Linux-NVDIMM Archive on lore.kernel.org
 help / color / Atom feed
From: "Aneesh Kumar K.V" <aneesh.kumar@linux.ibm.com>
To: Jeff Moyer <jmoyer@redhat.com>, Dan Williams <dan.j.williams@intel.com>
Cc: linux-nvdimm <linux-nvdimm@lists.01.org>,
	Linux Kernel Mailing List <linux-kernel@vger.kernel.org>,
	linuxppc-dev <linuxppc-dev@lists.ozlabs.org>
Subject: Re: [PATCH v2 2/4] libnvdimm/namespace: Enforce memremap_compat_align()
Date: Fri, 14 Feb 2020 22:25:28 +0530
Message-ID: <0843d8bf-c9e4-37c9-d9c2-ba4407daae21@linux.ibm.com> (raw)
In-Reply-To: <x49h7ztdsp5.fsf@segfault.boston.devel.redhat.com>

On 2/14/20 10:14 PM, Jeff Moyer wrote:
> Dan Williams <dan.j.williams@intel.com> writes:
> 
>> On Thu, Feb 13, 2020 at 1:55 PM Jeff Moyer <jmoyer@redhat.com> wrote:
>>>
>>> Dan Williams <dan.j.williams@intel.com> writes:
>>>
>>>> The pmem driver on PowerPC crashes with the following signature when
>>>> instantiating misaligned namespaces that map their capacity via
>>>> memremap_pages().
>>>>
>>>>      BUG: Unable to handle kernel data access at 0xc001000406000000
>>>>      Faulting instruction address: 0xc000000000090790
>>>>      NIP [c000000000090790] arch_add_memory+0xc0/0x130
>>>>      LR [c000000000090744] arch_add_memory+0x74/0x130
>>>>      Call Trace:
>>>>       arch_add_memory+0x74/0x130 (unreliable)
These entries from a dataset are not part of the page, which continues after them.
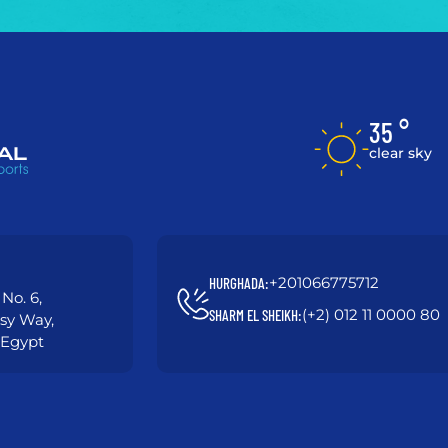
35 °
clear sky
+201066775712
HURGHADA:
No. 6,
(+2) 012 11 0000 80
SHARM EL SHEIKH:
asy Way,
 Egypt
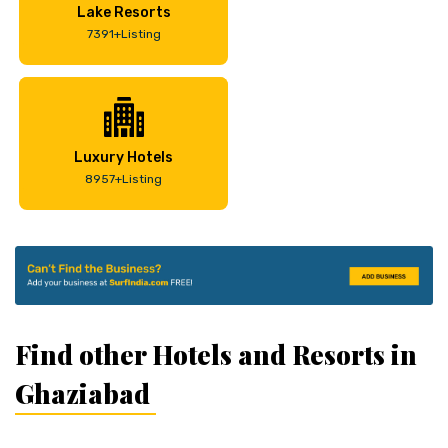
Lake Resorts
7391+Listing
Luxury Hotels
8957+Listing
Find other Hotels and Resorts in
Ghaziabad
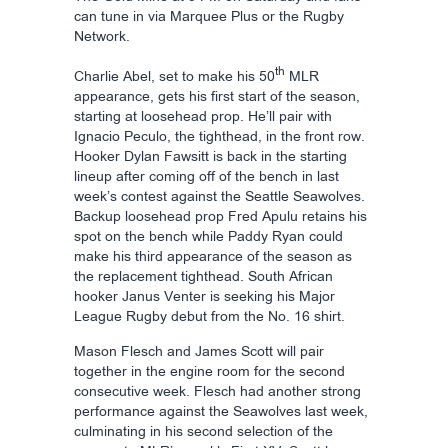
can tune in via Marquee Plus or the Rugby
Network.
th
Charlie Abel, set to make his 50
MLR
appearance, gets his first start of the season,
starting at loosehead prop. He’ll pair with
Ignacio Peculo, the tighthead, in the front row.
Hooker Dylan Fawsitt is back in the starting
lineup after coming off of the bench in last
week’s contest against the Seattle Seawolves.
Backup loosehead prop Fred Apulu retains his
spot on the bench while Paddy Ryan could
make his third appearance of the season as
the replacement tighthead. South African
hooker Janus Venter is seeking his Major
League Rugby debut from the No. 16 shirt.
Mason Flesch and James Scott will pair
together in the engine room for the second
consecutive week. Flesch had another strong
performance against the Seawolves last week,
culminating in his second selection of the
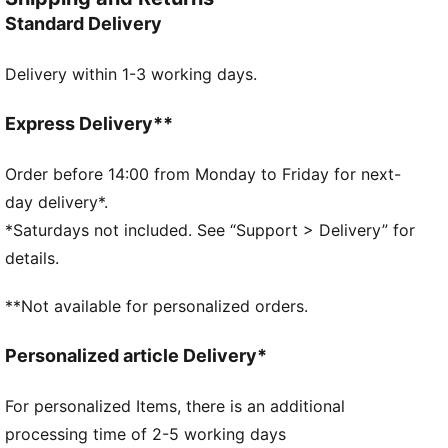
DETAILS
Standard Delivery
Width: Regular
Toe Type: Rounded
Delivery within 1-3 working days.
Fastener: Laces
Heel type: Flat
Waterproof upper
Express Delivery**
Spikeless outsole
Order before 14:00 from Monday to Friday for next-
day delivery*.
*Saturdays not included. See “Support > Delivery” for
details.
**Not available for personalized orders.
Personalized article Delivery*
For personalized Items, there is an additional
processing time of 2-5 working days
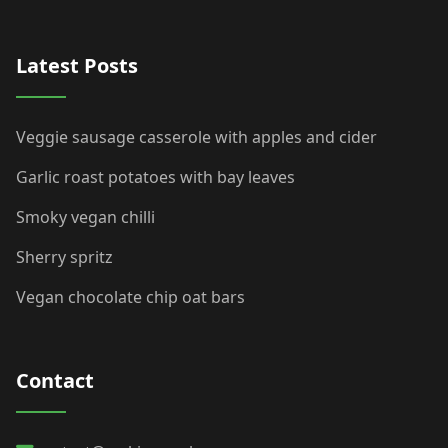
Latest Posts
Veggie sausage casserole with apples and cider
Garlic roast potatoes with bay leaves
Smoky vegan chilli
Sherry spritz
Vegan chocolate chip oat bars
Contact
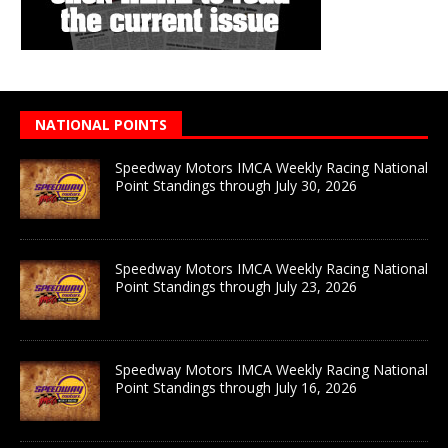
NATIONAL POINTS
Speedway Motors IMCA Weekly Racing National
Point Standings through July 30, 2026
Speedway Motors IMCA Weekly Racing National
Point Standings through July 23, 2026
Speedway Motors IMCA Weekly Racing National
Point Standings through July 16, 2026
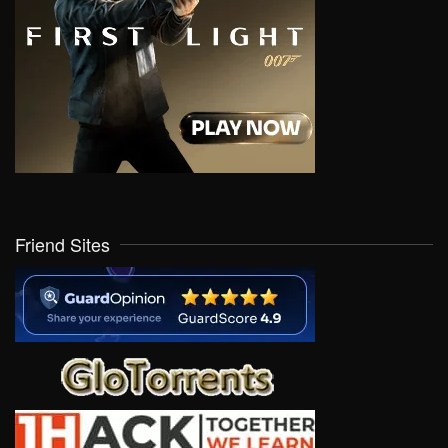
Friend Sites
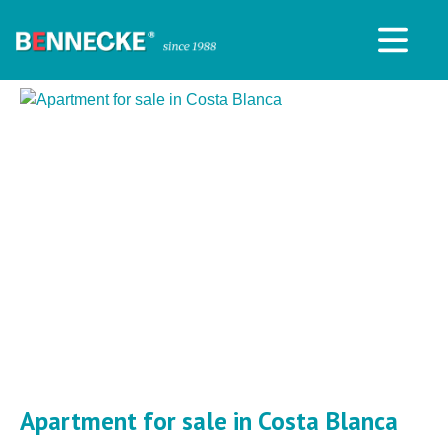
Apartment for sale in Costa Blanca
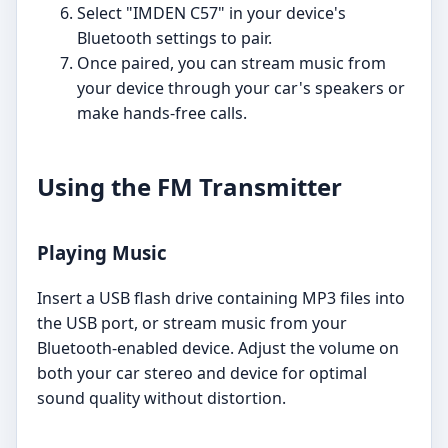
Select "IMDEN C57" in your device's
Bluetooth settings to pair.
Once paired, you can stream music from
your device through your car's speakers or
make hands-free calls.
Using the FM Transmitter
Playing Music
Insert a USB flash drive containing MP3 files into
the USB port, or stream music from your
Bluetooth-enabled device. Adjust the volume on
both your car stereo and device for optimal
sound quality without distortion.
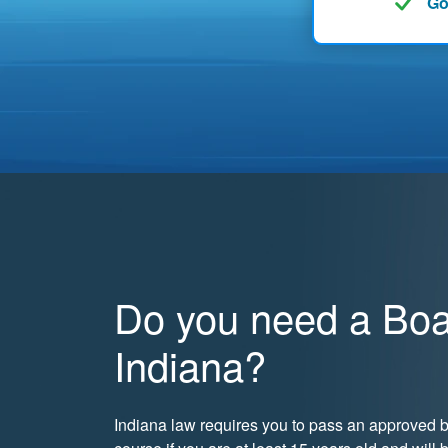
Go
Do you need a Boat
Indiana?
Indiana law requires you to pass an approved b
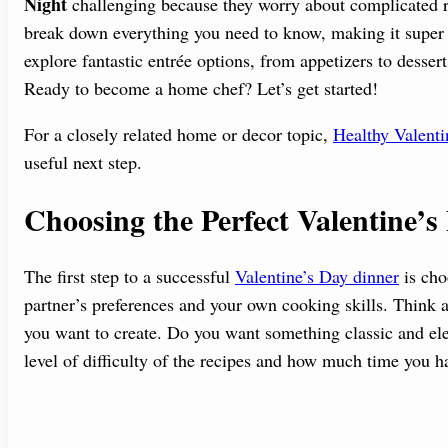
Night
challenging because they worry about complicated re
break down everything you need to know, making it super e
explore fantastic entrée options, from appetizers to desser
Ready to become a home chef? Let’s get started!
For a closely related home or decor topic,
Healthy Valenti
useful next step.
Choosing the Perfect Valentine’
The first step to a successful
Valentine’s Day dinner
is cho
partner’s preferences and your own cooking skills. Think 
you want to create. Do you want something classic and el
level of difficulty of the recipes and how much time you h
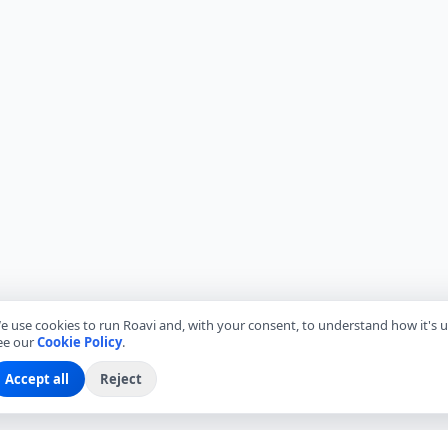
e use cookies to run Roavi and, with your consent, to understand how it's u
ee our
Cookie Policy
.
Accept all
Reject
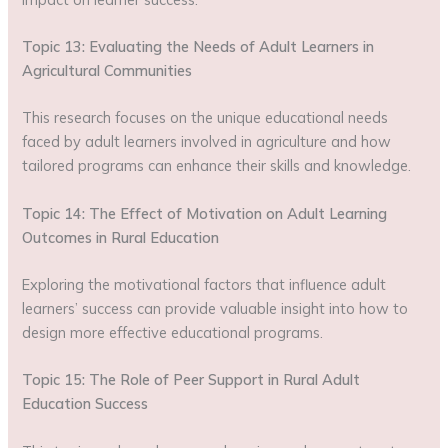
Topic 13: Evaluating the Needs of Adult Learners in
Agricultural Communities
This research focuses on the unique educational needs
faced by adult learners involved in agriculture and how
tailored programs can enhance their skills and knowledge.
Topic 14: The Effect of Motivation on Adult Learning
Outcomes in Rural Education
Exploring the motivational factors that influence adult
learners’ success can provide valuable insight into how to
design more effective educational programs.
Topic 15: The Role of Peer Support in Rural Adult
Education Success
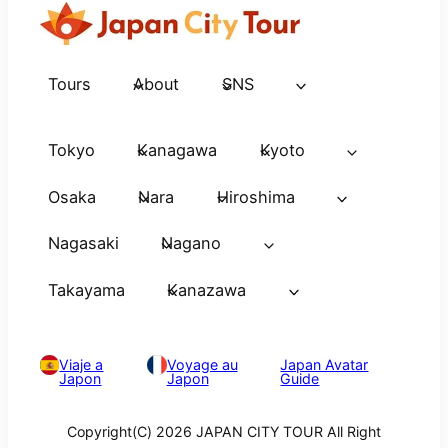
Tours
About
SNS
Tokyo
Kanagawa
Kyoto
Osaka
Nara
Hiroshima
Nagasaki
Nagano
Takayama
Kanazawa
Viaje a
Voyage au
Japan Avatar
Japon
Japon
Guide
Copyright(C) 2026 JAPAN CITY TOUR All Right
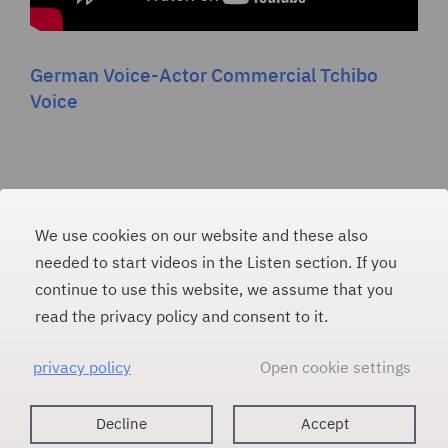
German Voice-Actor Commercial Tchibo
Voice
We use cookies on our website and these also
PAULINA WEINER
#
needed to start videos in the Listen section. If you
continue to use this website, we assume that you
E-Mail
read the privacy policy and consent to it.
m
p@lia
nilua
niewa
ed.re
privacy policy
Open cookie settings
Voice Artist
Contact
About
Imprint
Decline
Accept
Listen
Data protection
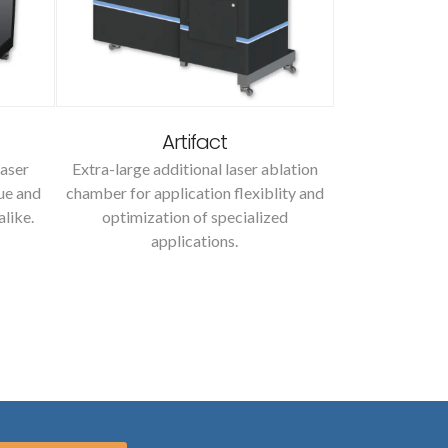
Artifact
M
aser
Extra-large additional laser ablation
A microsampli
ue and
chamber for application flexiblity and
high resoluti
alike.
optimization of specialized
sample powd
applications.
isot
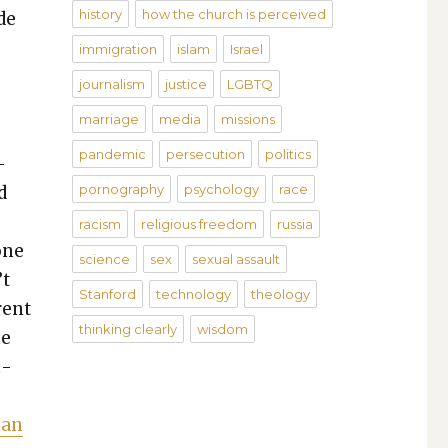
history
how the church is perceived
de
.
immigration
islam
Israel
journalism
justice
LGBTQ
marriage
media
missions
pandemic
persecution
politics
­
pornography
psychology
race
d
racism
religious freedom
russia
one
science
sex
sexual assault
’t
Stanford
technology
theology
­ent
thinking clearly
wisdom
he
m­
han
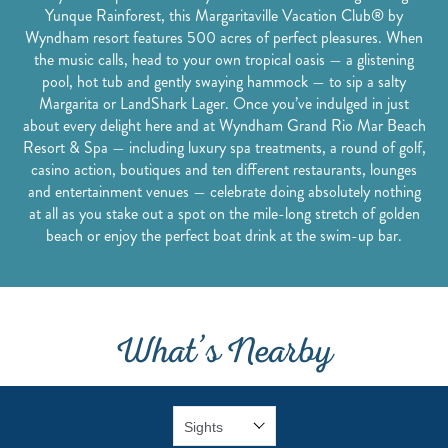
Yunque Rainforest, this Margaritaville Vacation Club® by
Wyndham resort features 500 acres of perfect pleasures. When
the music calls, head to your own tropical oasis — a glistening
pool, hot tub and gently swaying hammock — to sip a salty
Margarita or LandShark Lager. Once you’ve indulged in just
about every delight here and at Wyndham Grand Rio Mar Beach
Resort & Spa — including luxury spa treatments, a round of golf,
casino action, boutiques and ten different restaurants, lounges
and entertainment venues — celebrate doing absolutely nothing
at all as you stake out a spot on the mile-long stretch of golden
beach or enjoy the perfect boat drink at the swim-up bar.
What’s Nearby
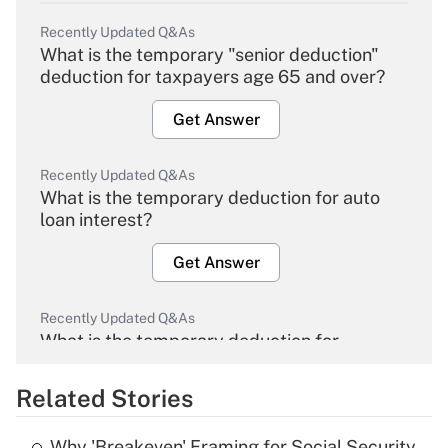
Recently Updated Q&As
What is the temporary "senior deduction"
deduction for taxpayers age 65 and over?
Get Answer
Recently Updated Q&As
What is the temporary deduction for auto
loan interest?
Get Answer
Recently Updated Q&As
What is the temporary deduction for
overtime income?
Related Stories
Get Answer
Why 'Breakeven' Framing for Social Security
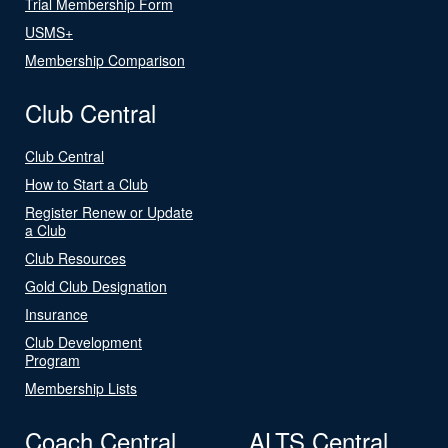
Trial Membership Form
USMS+
Membership Comparison
Club Central
Club Central
How to Start a Club
Register Renew or Update
a Club
Club Resources
Gold Club Designation
Insurance
Club Development
Program
Membership Lists
Coach Central
ALTS Central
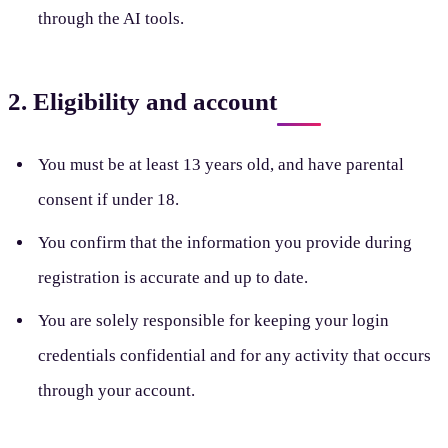
through the AI tools.
2. Eligibility and account
You must be at least 13 years old, and have parental
consent if under 18.
You confirm that the information you provide during
registration is accurate and up to date.
You are solely responsible for keeping your login
credentials confidential and for any activity that occurs
through your account.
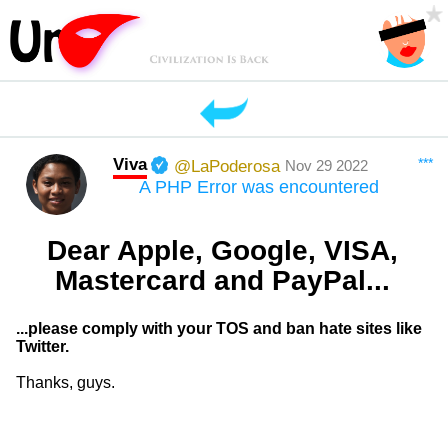
Viva
***
@LaPoderosa
Nov 29 2022
A PHP Error was encountered
Dear Apple, Google, VISA,
Mastercard and PayPal...
...please comply with your TOS and ban hate sites like
Twitter.
Thanks, guys.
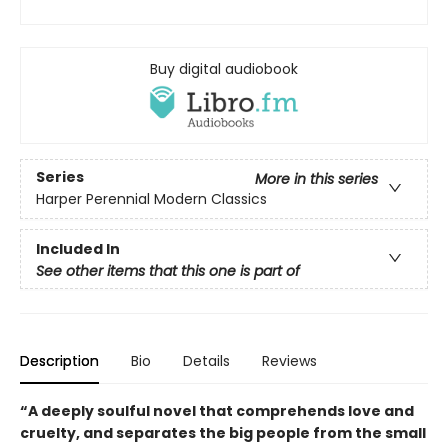
Buy digital audiobook
Series
More in this series
Harper Perennial Modern Classics
Included In
See other items that this one is part of
Description
Bio
Details
Reviews
“A deeply soulful novel that comprehends love and
cruelty, and separates the big people from the small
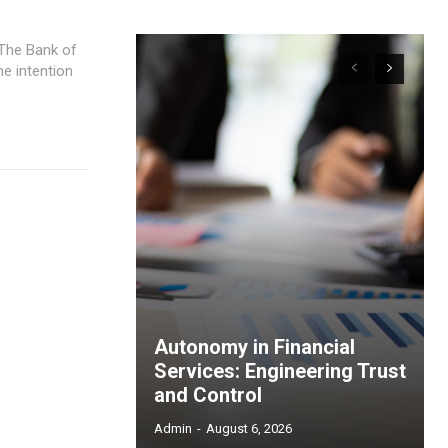
e intention
Autonomy in Financial
Services: Engineering Trust
and Control
Admin
-
August 6, 2026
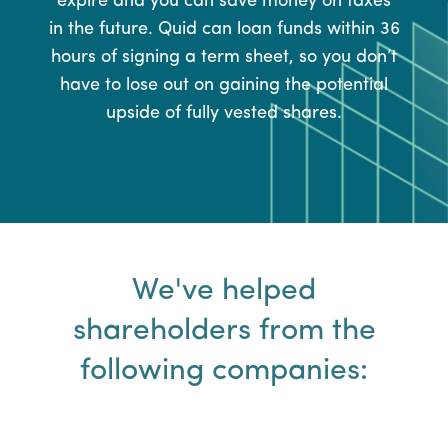
expire and you can save money on taxes
in the future. Quid can loan funds within 36
hours of signing a term sheet, so you don’t
have to lose out on gaining the potential
upside of fully vested shares.
We've helped
shareholders from the
following companies:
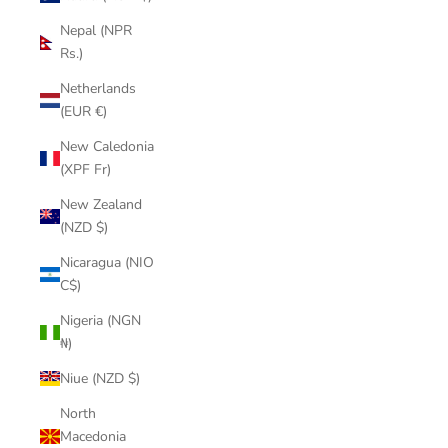
Nepal (NPR
Rs.)
Netherlands
(EUR €)
New Caledonia
(XPF Fr)
New Zealand
(NZD $)
Nicaragua (NIO
C$)
Nigeria (NGN
₦)
Niue (NZD $)
North
Macedonia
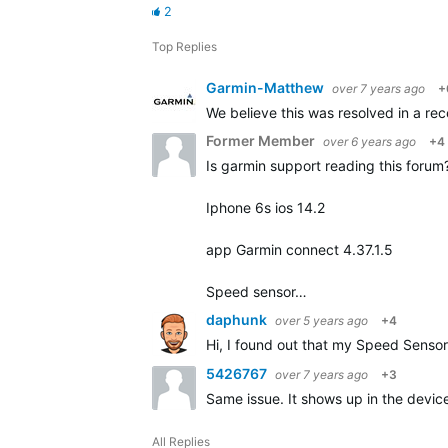
2
Top Replies
Garmin-Matthew
over 7 years ago
+
We believe this was resolved in a rece
Former Member
over 6 years ago
+4
Is garmin support reading this forum? 
Iphone 6s ios 14.2
app Garmin connect 4.37.1.5
Speed sensor…
daphunk
over 5 years ago
+4
Hi, I found out that my Speed Sensor 
5426767
over 7 years ago
+3
Same issue. It shows up in the device 
All Replies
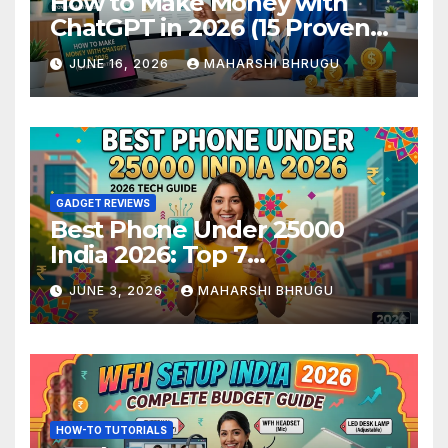
How to Make Money with
ChatGPT in 2026 (15 Proven
Methods)
JUNE 16, 2026
MAHARSHI BHRUGU
GADGET REVIEWS
Best Phone Under 25000
India 2026: Top 7
Smartphones Tested and
JUNE 3, 2026
MAHARSHI BHRUGU
Ranked
HOW-TO TUTORIALS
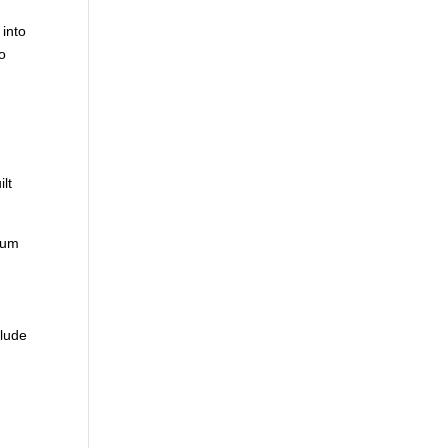
 into
to
m
ilt
 sum
clude
d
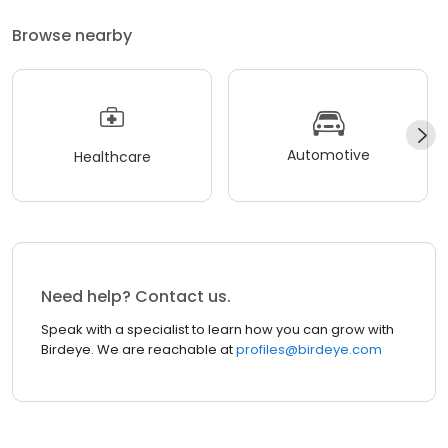
Browse nearby
Automotive
Healthcare
Need help? Contact us.
Speak with a specialist to learn how you can grow with
Birdeye. We are reachable at
profiles@birdeye.com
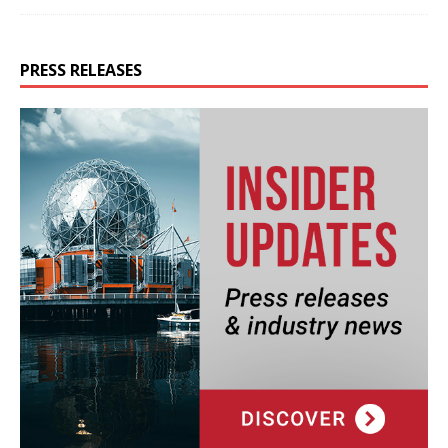
PRESS RELEASES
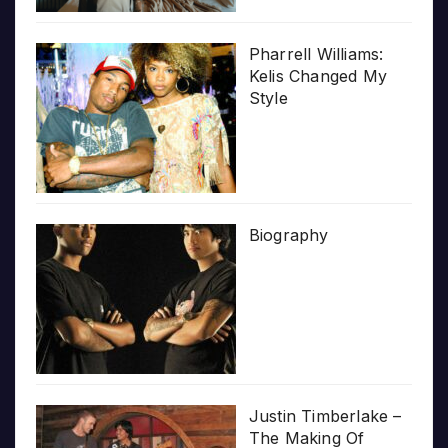
Pharrell Williams:
Kelis Changed My
Style
Biography
Justin Timberlake –
The Making Of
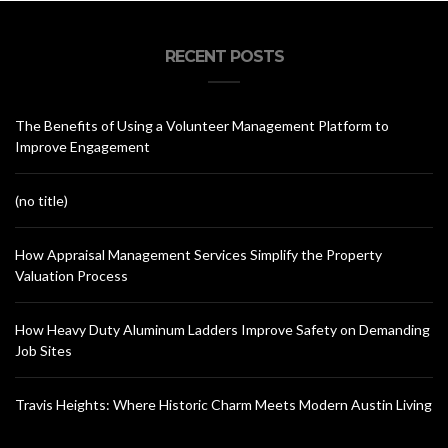
RECENT POSTS
The Benefits of Using a Volunteer Management Platform to
Improve Engagement
(no title)
How Appraisal Management Services Simplify the Property
Valuation Process
How Heavy Duty Aluminum Ladders Improve Safety on Demanding
Job Sites
Travis Heights: Where Historic Charm Meets Modern Austin Living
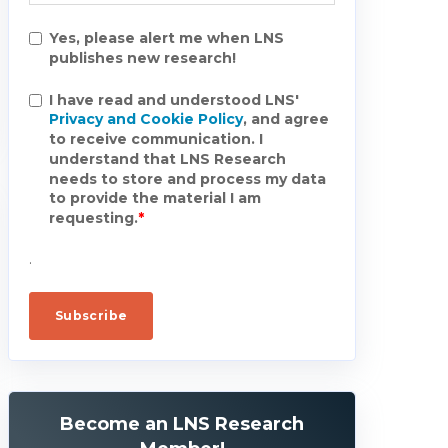
Yes, please alert me when LNS
publishes new research!
I have read and understood LNS'
Privacy and Cookie Policy
, and agree
to receive communication. I
understand that LNS Research
needs to store and process my data
to provide the material I am
requesting.
*
.
Become an LNS Research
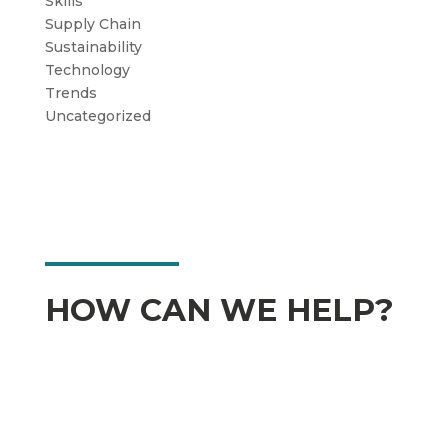
Skills
Supply Chain
Sustainability
Technology
Trends
Uncategorized
HOW CAN WE HELP?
>>>>       memremap_pages+0x74c/0xa30
>>>>       devm_memremap_pages+0x3c/0xa0
>>>>       pmem_attach_disk+0x188/0x770
>>>>       nvdimm_bus_probe+0xd8/0x470
>>>>
>>>> With the assumption that only memremap_pages() has alignment
>>>> constraints, enforce memremap_compat_align() for
>>>> pmem_should_map_pages(), nd_pfn, or nd_dax cases.
>>>>
>>>> Reported-by: Aneesh Kumar K.V <aneesh.kumar@linux.ibm.com>
>>>> Cc: Jeff Moyer <jmoyer@redhat.com>
>>>> Reviewed-by: Aneesh Kumar K.V <aneesh.kumar@linux.ibm.com>
>>>> Link: https://lore.kernel.org/r/158041477336.3889308.4581652885008605170.stgit@dwillia2-desk3.amr.corp.intel.com
>>>> Signed-off-by: Dan Williams <dan.j.williams@intel.com>
>>>> ---
>>>>   drivers/nvdimm/namespace_devs.c |   10 ++++++++++
>>>>   1 file changed, 10 insertions(+)
>>>>
>>>> diff --git a/drivers/nvdimm/namespace_devs.c b/drivers/nvdimm/namespace_devs.c
>>>> index 032dc61725ff..aff1f32fdb4f 100644
>>>> --- a/drivers/nvdimm/namespace_devs.c
>>>> +++ b/drivers/nvdimm/namespace_devs.c
>>>> @@ -1739,6 +1739,16 @@ struct nd_namespace_common *nvdimm_namespace_common_probe(struct device *dev)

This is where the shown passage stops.